Re: Problem with SolrJ and indexing PDF files

Posted by Jörn Franke <jo...@gmail.com>.
You can use the Tika library to parse the PDFs and then post the text to the Solr servers

> Am 19.05.2019 um 11:02 schrieb Mareike Glock <ma...@student.htw-berlin.de>:
> 
> Dear Solr Team,
> 
> I am trying to index Word and PDF documents with Solr using SolrJ, but most of the examples I found on the internet use the SolrServer class which I guess is deprecated. 

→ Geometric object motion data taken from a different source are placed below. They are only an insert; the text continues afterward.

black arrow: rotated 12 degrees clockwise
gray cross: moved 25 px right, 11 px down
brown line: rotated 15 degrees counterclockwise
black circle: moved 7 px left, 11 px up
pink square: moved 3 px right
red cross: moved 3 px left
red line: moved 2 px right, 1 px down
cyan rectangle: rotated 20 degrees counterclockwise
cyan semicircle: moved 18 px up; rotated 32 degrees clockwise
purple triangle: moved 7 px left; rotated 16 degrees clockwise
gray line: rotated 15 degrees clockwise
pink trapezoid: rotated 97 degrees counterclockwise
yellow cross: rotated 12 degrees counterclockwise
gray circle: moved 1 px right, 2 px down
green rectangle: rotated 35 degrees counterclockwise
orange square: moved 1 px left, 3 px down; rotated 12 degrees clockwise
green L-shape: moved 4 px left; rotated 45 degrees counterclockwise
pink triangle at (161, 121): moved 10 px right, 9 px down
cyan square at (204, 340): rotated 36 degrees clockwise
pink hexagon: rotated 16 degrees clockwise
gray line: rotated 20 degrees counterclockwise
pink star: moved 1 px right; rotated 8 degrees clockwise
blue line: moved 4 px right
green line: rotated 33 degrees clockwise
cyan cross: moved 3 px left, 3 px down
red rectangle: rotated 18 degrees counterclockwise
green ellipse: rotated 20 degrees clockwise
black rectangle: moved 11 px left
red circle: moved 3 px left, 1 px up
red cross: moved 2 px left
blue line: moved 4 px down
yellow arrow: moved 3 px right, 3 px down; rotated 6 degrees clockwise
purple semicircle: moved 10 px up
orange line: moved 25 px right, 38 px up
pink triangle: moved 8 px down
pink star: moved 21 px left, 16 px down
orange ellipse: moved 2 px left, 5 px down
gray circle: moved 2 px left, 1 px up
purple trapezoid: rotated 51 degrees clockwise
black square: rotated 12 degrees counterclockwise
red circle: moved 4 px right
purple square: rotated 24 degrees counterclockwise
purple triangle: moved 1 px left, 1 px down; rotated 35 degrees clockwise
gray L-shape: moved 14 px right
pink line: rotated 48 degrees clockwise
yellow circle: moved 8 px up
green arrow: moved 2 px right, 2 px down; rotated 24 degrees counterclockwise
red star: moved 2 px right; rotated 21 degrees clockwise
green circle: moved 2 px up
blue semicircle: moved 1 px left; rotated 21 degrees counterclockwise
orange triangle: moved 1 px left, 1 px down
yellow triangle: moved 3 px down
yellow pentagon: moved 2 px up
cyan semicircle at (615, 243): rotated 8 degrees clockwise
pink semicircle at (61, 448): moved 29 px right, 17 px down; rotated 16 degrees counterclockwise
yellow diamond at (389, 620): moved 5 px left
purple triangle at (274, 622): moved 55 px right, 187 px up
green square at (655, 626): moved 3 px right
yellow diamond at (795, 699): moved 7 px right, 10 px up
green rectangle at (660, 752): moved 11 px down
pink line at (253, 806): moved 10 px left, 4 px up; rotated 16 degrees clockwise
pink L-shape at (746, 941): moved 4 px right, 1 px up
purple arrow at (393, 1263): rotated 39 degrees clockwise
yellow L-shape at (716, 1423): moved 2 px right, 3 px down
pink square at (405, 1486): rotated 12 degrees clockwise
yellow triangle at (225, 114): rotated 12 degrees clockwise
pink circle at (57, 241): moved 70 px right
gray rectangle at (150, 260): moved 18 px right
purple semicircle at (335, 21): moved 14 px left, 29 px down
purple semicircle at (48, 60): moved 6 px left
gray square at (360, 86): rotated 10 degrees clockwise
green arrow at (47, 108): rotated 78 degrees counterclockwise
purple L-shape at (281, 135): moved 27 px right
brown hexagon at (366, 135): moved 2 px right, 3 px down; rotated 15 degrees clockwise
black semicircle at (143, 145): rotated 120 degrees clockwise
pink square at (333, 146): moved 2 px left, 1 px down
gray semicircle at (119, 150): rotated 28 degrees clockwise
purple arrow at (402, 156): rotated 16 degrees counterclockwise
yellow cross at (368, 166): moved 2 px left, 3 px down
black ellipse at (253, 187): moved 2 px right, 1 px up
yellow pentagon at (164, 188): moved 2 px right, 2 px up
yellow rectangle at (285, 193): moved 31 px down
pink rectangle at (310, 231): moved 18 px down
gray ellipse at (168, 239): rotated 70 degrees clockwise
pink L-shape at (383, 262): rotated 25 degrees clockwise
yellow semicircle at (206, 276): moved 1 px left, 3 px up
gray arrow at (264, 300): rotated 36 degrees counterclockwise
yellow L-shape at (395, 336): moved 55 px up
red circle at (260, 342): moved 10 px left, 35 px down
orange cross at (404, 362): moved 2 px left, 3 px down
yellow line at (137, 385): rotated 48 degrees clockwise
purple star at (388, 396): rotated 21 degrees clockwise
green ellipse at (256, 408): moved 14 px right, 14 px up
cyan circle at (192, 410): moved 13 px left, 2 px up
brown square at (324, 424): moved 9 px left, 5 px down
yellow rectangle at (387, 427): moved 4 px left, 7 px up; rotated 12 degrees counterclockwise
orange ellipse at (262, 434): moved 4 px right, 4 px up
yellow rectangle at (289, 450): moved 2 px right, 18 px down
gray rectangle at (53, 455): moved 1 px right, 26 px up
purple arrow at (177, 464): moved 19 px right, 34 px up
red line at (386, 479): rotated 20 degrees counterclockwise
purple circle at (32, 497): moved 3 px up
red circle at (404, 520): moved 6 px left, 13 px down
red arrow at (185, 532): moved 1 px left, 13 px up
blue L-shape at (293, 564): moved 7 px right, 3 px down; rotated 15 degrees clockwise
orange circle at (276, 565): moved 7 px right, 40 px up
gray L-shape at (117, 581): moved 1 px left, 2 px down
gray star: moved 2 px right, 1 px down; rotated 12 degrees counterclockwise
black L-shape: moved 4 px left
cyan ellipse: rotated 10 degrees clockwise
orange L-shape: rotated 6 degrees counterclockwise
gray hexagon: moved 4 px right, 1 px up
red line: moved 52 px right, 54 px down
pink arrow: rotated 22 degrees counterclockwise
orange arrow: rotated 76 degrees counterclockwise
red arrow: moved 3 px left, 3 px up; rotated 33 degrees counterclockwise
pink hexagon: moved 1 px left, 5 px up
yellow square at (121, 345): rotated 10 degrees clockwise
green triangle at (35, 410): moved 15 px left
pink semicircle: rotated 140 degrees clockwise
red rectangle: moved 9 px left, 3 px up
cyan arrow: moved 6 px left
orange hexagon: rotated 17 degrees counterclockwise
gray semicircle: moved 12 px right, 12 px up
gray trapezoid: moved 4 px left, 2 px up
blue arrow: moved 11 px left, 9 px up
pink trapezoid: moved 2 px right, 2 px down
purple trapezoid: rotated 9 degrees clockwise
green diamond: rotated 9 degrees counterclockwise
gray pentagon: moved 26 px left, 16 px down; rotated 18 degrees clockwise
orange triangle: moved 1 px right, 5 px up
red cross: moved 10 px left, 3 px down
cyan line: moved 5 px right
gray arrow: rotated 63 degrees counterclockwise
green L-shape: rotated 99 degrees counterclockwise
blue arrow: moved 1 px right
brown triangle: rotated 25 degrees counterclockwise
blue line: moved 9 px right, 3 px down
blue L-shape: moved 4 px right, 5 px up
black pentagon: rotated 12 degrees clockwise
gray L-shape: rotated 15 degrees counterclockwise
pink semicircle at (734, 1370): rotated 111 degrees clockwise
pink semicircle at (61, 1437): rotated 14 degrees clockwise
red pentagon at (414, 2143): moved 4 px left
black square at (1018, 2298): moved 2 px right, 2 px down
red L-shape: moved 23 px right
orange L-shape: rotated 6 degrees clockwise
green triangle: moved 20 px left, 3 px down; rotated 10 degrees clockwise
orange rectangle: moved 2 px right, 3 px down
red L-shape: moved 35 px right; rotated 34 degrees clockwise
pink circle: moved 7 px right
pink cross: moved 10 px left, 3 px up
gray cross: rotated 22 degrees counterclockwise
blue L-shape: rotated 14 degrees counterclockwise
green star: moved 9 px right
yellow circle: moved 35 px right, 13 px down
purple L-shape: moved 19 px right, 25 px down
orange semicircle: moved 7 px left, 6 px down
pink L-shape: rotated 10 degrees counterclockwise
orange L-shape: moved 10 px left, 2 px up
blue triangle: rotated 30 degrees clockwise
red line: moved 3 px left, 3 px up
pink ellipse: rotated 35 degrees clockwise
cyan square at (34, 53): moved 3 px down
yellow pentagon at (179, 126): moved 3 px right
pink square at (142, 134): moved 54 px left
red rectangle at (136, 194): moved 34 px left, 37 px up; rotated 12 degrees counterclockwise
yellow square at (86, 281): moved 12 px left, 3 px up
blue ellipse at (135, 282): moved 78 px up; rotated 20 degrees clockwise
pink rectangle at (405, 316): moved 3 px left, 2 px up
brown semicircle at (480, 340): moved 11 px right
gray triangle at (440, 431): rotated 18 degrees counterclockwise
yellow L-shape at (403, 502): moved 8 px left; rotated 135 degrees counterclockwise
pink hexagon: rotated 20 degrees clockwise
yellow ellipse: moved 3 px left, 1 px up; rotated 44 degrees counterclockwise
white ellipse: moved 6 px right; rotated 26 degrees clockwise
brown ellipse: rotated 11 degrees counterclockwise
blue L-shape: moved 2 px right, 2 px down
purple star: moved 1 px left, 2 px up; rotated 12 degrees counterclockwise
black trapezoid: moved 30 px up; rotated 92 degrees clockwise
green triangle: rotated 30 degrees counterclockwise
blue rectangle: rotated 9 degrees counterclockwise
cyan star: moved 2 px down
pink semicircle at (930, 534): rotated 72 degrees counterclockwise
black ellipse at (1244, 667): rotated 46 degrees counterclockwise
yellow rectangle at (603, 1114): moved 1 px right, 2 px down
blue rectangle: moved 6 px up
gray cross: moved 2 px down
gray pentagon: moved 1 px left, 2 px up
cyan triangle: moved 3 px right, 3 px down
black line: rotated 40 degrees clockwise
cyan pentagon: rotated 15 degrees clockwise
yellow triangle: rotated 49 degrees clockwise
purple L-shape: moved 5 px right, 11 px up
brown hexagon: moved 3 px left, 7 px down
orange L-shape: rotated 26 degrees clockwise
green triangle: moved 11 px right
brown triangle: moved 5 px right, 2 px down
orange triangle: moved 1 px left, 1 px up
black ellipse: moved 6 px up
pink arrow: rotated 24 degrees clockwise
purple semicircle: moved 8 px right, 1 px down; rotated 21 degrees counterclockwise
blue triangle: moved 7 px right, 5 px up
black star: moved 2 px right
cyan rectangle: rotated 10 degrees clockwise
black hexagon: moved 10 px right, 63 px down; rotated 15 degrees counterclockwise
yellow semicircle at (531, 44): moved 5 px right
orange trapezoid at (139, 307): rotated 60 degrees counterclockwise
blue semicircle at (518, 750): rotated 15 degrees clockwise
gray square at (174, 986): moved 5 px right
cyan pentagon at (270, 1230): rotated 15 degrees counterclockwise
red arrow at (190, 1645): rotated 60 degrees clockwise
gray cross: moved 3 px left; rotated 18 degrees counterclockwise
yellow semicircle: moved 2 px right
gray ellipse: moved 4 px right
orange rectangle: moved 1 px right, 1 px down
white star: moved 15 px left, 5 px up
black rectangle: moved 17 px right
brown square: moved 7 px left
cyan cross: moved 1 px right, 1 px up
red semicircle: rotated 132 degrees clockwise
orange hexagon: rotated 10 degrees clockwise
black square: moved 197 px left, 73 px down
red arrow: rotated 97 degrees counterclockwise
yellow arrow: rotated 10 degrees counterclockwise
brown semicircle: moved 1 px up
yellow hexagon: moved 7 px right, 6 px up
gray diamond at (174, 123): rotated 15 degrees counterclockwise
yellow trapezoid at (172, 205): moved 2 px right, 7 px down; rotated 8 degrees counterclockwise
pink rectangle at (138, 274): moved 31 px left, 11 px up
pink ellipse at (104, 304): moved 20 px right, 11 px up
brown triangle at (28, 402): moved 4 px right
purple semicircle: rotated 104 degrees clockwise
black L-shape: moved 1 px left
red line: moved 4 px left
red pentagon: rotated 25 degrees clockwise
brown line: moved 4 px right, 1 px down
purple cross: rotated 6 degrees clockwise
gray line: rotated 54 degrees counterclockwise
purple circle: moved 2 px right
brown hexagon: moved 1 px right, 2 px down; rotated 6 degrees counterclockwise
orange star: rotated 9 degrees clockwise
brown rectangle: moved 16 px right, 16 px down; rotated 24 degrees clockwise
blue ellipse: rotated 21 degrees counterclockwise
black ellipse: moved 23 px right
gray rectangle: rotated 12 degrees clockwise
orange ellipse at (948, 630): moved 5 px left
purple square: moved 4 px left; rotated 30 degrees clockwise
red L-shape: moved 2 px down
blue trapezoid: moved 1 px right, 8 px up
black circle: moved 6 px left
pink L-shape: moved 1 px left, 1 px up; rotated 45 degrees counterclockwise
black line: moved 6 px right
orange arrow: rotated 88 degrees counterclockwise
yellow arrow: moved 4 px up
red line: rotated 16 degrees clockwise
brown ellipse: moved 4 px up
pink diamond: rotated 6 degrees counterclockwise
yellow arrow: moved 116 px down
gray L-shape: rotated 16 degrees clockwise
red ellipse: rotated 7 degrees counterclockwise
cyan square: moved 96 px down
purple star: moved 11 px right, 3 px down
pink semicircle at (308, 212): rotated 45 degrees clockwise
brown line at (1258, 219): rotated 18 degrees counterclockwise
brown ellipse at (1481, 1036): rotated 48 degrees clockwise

> The connection to Solr itself is working, because I can add SolrInputDocuments to the index but it does not work for rich documents because I get an exception.
> 
> 
> public static void main(String[] args) throws IOException, SolrServerException {
>         String urlString = "http://localhost:8983/solr/localDocs16";
>         HttpSolrClient solr = new HttpSolrClient.Builder(urlString).build();
> 
>         //is working
>         for(int i=0;i<1000;++i) {
>             SolrInputDocument doc = new SolrInputDocument();
>             doc.addField("cat", "book");
>             doc.addField("id", "book-" + i);
>             doc.addField("name", "The Legend of the Hobbit part " + i);
>             solr.add(doc);
>             if(i%100==0) solr.commit();  // periodically flush
>         }
> 
>         //is not working
>         File file = new File("path\\testfile.pdf");
> 
>         ContentStreamUpdateRequest req = new ContentStreamUpdateRequest("update/extract");
> 
>         req.addFile(file, "application/pdf");
>         req.setParam("literal.id", "doc1");
>         req.setAction(AbstractUpdateRequest.ACTION.COMMIT, true, true);
>         try{
>             solr.request(req);
>         }
>         catch(IOException e){
>             PrintWriter out = new PrintWriter("C:\\Users\\mareike\\Desktop\\filename.txt");
>             e.printStackTrace(out);
>             out.close();
>             System.out.println("IO message: " + e.getMessage());
>         } catch(SolrServerException e){
>             PrintWriter out = new PrintWriter("C:\\Users\\mareike\\Desktop\\filename.txt");
>             e.printStackTrace(out);
>             out.close();
>             System.out.println("SolrServer message: " + e.getMessage());
>         } catch(Exception e){
>             PrintWriter out = new PrintWriter("C:\\Users\\mareike\\Desktop\\filename.txt");
>             e.printStackTrace(out);
>             out.close();
>             System.out.println("UnknownException message: " + e.getMessage());
>         }finally{
>             solr.commit();
>         }
> }
> 
> 
> I am using Maven (pom.xml attached) and created a JAR file, which I then tried to execute from the command line, and this is the output I get:
> 
>     SLF4J: Failed to load class "org.slf4j.impl.StaticLoggerBinder".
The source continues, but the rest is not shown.